Alors que la vie des patients atteints de maladies rénales au Venezuela ne tenait qu’à un fil, on estime que plus de 20 fournisseurs étrangers ont suspendu la fourniture de liquides de dialyse et de filtres par crainte des sanctions imposées par le Trésor américain, des familles entières terrorisées à l’idée de voir leurs proches presque perdre la vie et mourir par inhumanité dans un pays qui flotte sur le pétrole.
En pleine expansion du Covid-19, alors que des millions de personnes mouraient dans le monde, le Venezuela a versé 120 millions de dollars au système Covax coordonné par la Fondation Gavi avec l’Organisation mondiale de la santé pour acquérir une grande partie des doses nécessaires.
Pendant les mêmes jours entre 2020 et 2022, des expéditions entières de médicaments antirétroviraux destinés aux patients atteints du VIH ont été retenues, gelées, immobilisées en raison de la crainte des compagnies maritimes d’être soumises à des sanctions de la part des États-Unis.
On estime que plus de 80 000 personnes n’ont pas eu accès aux soins fournis gratuitement par le gouvernement vénézuélien en raison du « respect excessif des sanctions ».
Des banques internationales telles que Novo Banco de Portugal ont retenu des fonds provenant du Venezuela qui étaient destinés à l’achat de médicaments coûteux pour les patients à haut risque. Combien sont morts en attendant un médicament qui leur était donné gratuitement dans des conditions normales ?
Sans accès au marché international pour acheter des matières premières pour la production d’insuline, les personnes dont la vie dépend de ce médicament se sont retrouvées entre la vie et la mort.
Les fournisseurs d’oncologie en Inde et au Brésil étaient paralysés par la menace imminente de détruire leurs capacités d’exportation s’ils décidaient d’approvisionner le Venezuela ; Nos patients atteints de cancer ont vécu leurs pires jours, d’autres ne peuvent plus raconter leur témoignage.

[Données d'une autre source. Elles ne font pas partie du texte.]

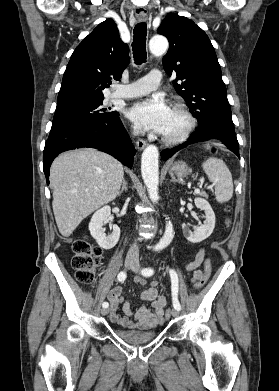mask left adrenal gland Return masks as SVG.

Les sanctions mal nommées de l’OFAC sont devenues le prétexte privilégié pour croiser les doigts dans la recherche de la crise humanitaire tant attendue, farouchement promue par les dirigeants politiques, les influenceurs, les tiktokers, les journalistes et les artistes qui y ont prêté leur image.
Les prothèses retenues dans les ports, les fauteuils roulants spécialisés pour certains handicaps ne pouvaient pas entrer dans le pays, tant de douleur, tant de pleurs, tant de souffrance, mais le seul coupable est le chavisme ; c’est l’art de l’étouffement.